Problem details | Check each line of the data, and copy those where "NEEM" appears.

[Saved data entries]

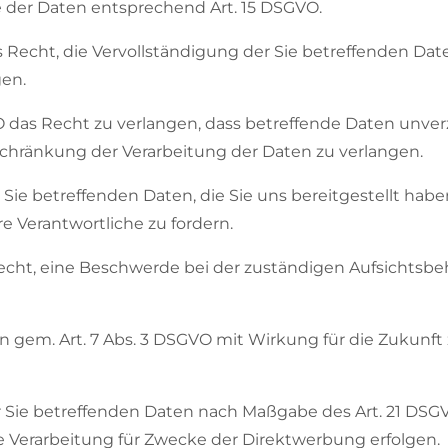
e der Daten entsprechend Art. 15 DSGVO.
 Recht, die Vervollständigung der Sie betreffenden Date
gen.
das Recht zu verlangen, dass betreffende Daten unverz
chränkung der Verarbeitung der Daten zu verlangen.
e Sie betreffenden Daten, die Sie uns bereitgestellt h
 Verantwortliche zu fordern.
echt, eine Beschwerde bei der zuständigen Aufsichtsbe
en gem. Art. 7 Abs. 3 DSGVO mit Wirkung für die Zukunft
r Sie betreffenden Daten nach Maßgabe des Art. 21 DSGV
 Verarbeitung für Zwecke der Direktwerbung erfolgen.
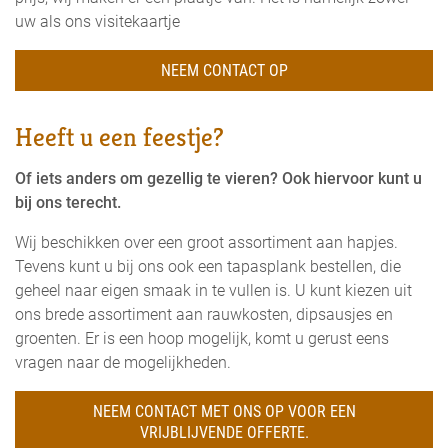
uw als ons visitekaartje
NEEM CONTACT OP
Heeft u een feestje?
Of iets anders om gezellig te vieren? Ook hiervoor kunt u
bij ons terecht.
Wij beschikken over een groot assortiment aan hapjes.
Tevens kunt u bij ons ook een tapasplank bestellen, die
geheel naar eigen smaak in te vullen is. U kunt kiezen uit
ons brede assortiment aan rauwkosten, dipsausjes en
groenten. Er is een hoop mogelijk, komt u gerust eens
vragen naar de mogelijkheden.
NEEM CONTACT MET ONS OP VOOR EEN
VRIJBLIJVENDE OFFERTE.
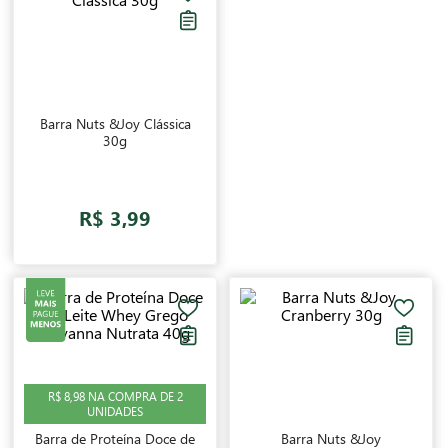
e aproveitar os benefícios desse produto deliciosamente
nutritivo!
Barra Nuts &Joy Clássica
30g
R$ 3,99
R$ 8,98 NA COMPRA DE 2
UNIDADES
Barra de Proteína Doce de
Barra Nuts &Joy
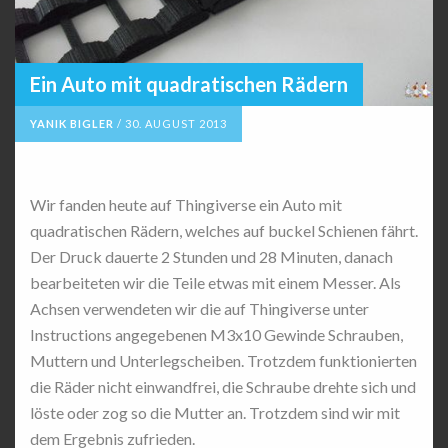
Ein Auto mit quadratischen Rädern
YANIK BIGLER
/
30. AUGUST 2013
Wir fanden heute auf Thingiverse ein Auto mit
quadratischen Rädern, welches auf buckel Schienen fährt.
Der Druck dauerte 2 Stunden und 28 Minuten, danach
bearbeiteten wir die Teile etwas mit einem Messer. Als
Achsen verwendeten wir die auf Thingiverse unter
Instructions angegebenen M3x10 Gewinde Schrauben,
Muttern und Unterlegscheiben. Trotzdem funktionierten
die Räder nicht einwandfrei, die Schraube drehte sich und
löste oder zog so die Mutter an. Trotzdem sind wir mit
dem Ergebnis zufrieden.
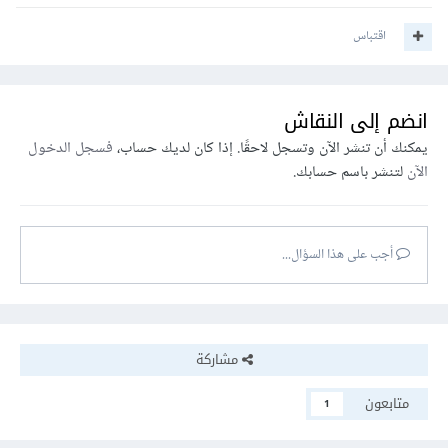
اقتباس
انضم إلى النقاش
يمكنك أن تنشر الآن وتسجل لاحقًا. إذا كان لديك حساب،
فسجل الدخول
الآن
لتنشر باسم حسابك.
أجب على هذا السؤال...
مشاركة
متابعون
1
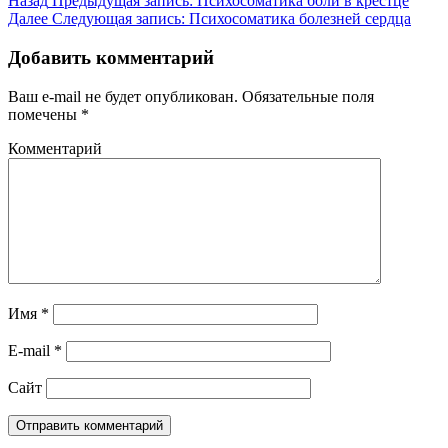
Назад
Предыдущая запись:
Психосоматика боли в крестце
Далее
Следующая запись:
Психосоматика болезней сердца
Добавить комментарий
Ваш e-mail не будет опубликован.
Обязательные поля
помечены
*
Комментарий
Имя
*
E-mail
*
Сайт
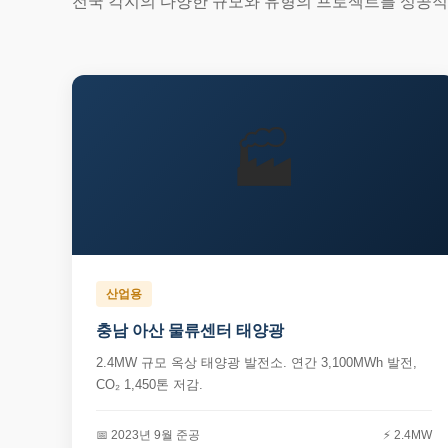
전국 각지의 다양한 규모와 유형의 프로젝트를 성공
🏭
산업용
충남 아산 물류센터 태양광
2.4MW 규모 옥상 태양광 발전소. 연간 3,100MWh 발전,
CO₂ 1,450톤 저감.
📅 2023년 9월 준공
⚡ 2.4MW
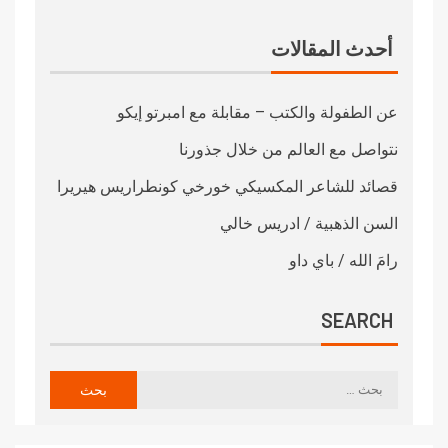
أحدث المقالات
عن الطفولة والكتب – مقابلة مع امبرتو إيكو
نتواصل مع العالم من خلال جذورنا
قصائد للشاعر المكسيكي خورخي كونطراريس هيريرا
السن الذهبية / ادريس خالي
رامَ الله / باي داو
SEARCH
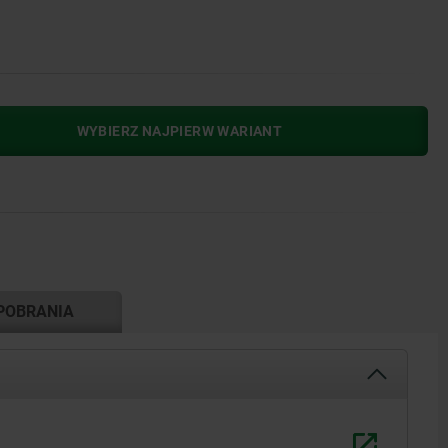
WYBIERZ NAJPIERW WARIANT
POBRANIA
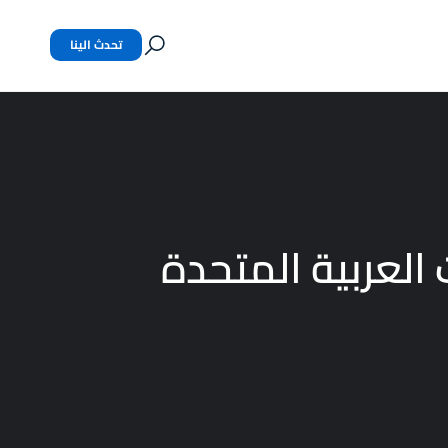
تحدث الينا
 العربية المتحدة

Expected answer |
NEEM CONTACT OP
NEEM CONTACT MET ONS OP VOOR EEN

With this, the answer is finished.